Task to carry out:
Print only the lines from the top of the data through the line with "وسعت جغرافيايي يكي", both included, skipping every picture.

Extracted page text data
□ □ □ □
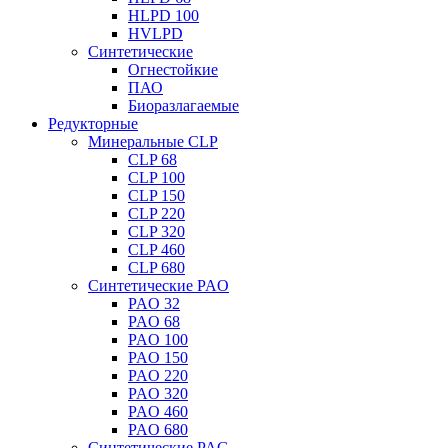
HLPD 100
HVLPD
Синтетические
Огнестойкие
ПАО
Биоразлагаемые
Редукторные
Минеральные CLP
CLP 68
CLP 100
CLP 150
CLP 220
CLP 320
CLP 460
CLP 680
Синтетические PAO
PAO 32
PAO 68
PAO 100
PAO 150
PAO 220
PAO 320
PAO 460
PAO 680
Синтетические PAG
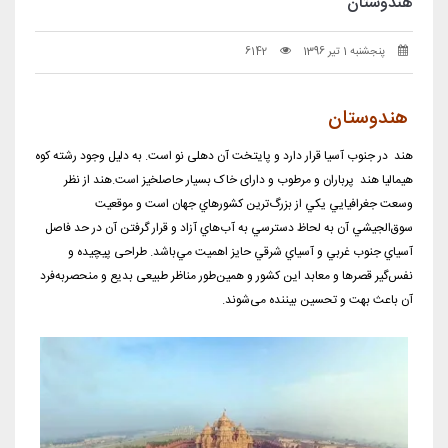
هندوستان
پنجشنبه 1 تیر 1396
6142
هندوستان
هند در جنوب آسیا قرار دارد و پایتخت آن دهلی نو است. به دلیل وجود رشته‌ کوه
هیمالیا هند پرباران و مرطوب و دارای خاک بسیار حاصلخیز است.هند از نظر
وسعت جغرافيايي يكي از بزرگ‌ترين كشورهاي جهان است و موقعيت
سوق‌الجيشي آن به لحاظ دسترسي به آب‌هاي آزاد و قرار گرفتن آن در حد فاصل
آسياي جنوب غربي و آسياي شرقي حايز اهميت مي‌باشد. طراحی پیچیده و
نفس‌گیر قصرها و معابد این کشور و همین‌طور مناظر طبیعی بدیع و منحصربه‌فرد
آن باعث بهت و تحسین بیننده می‌شوند.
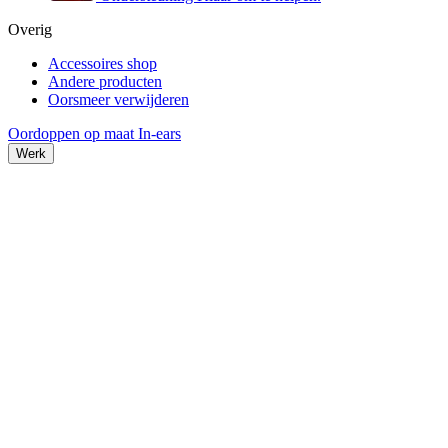
Overig
Accessoires shop
Andere producten
Oorsmeer verwijderen
Oordoppen op maat
In-ears
Werk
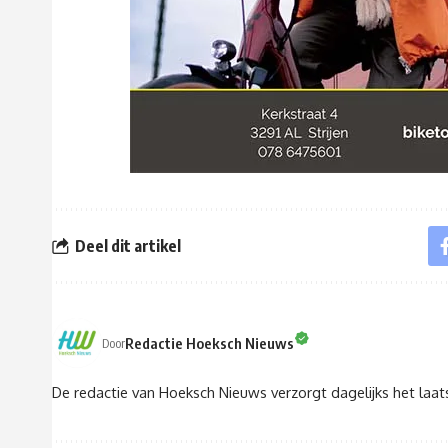
Deel dit artikel
Redactie Hoeksch Nieuws
Door
De redactie van Hoeksch Nieuws verzorgt dagelijks het laa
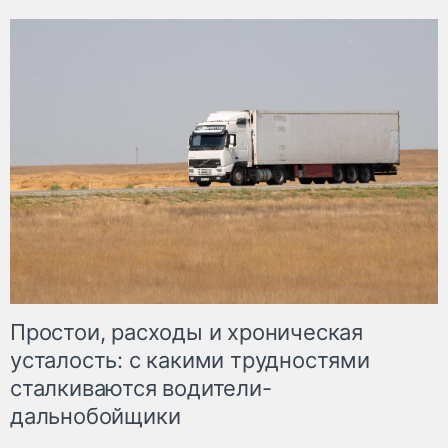
Простои, расходы и хроническая
усталость: с какими трудностями
сталкиваются водители-
дальнобойщики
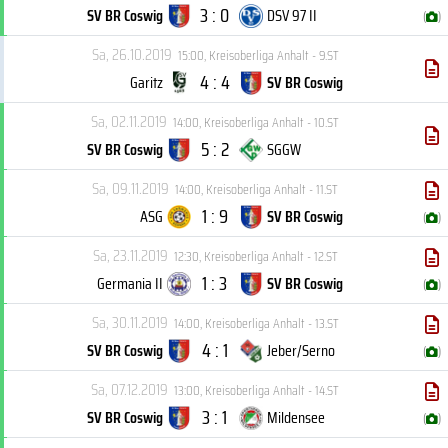
3 : 0
SV BR Coswig
DSV 97 II
(
)
Sa, 26.10.2019
15:00
,
Kreisoberliga Anhalt - 9.ST
4 : 4
Garitz
SV BR Coswig
Sa, 02.11.2019
14:00
,
Kreisoberliga Anhalt - 10.ST
5 : 2
SV BR Coswig
SGGW
Sa, 09.11.2019
14:00
,
Kreisoberliga Anhalt - 11.ST
1 : 9
ASG
SV BR Coswig
(
)
Sa, 23.11.2019
12:30
,
Kreisoberliga Anhalt - 12.ST
1 : 3
Germania II
SV BR Coswig
(
)
Sa, 30.11.2019
14:00
,
Kreisoberliga Anhalt - 13.ST
4 : 1
SV BR Coswig
Jeber/Serno
(
)
Sa, 07.12.2019
13:00
,
Kreisoberliga Anhalt - 14.ST
3 : 1
SV BR Coswig
Mildensee
(
)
□ □ □ □
Solution:
HLPD 100
HVLPD
Синтетические
Огнестойкие
ПАО
Биоразлагаемые
Редукторные
Минеральные CLP
CLP 68
CLP 100
CLP 150
CLP 220
CLP 320
CLP 460
CLP 680
Синтетические PAO
PAO 32
PAO 68
PAO 100
PAO 150
PAO 220
PAO 320
PAO 460
PAO 680
Синтетические PAG
هندوستان
پنجشنبه 1 تیر 1396
6142
هندوستان
هند در جنوب آسیا قرار دارد و پایتخت آن دهلی نو است. به دلیل وجود رشته‌ کوه
هیمالیا هند پرباران و مرطوب و دارای خاک بسیار حاصلخیز است.هند از نظر
وسعت جغرافيايي يكي از بزرگ‌ترين كشورهاي جهان است و موقعيت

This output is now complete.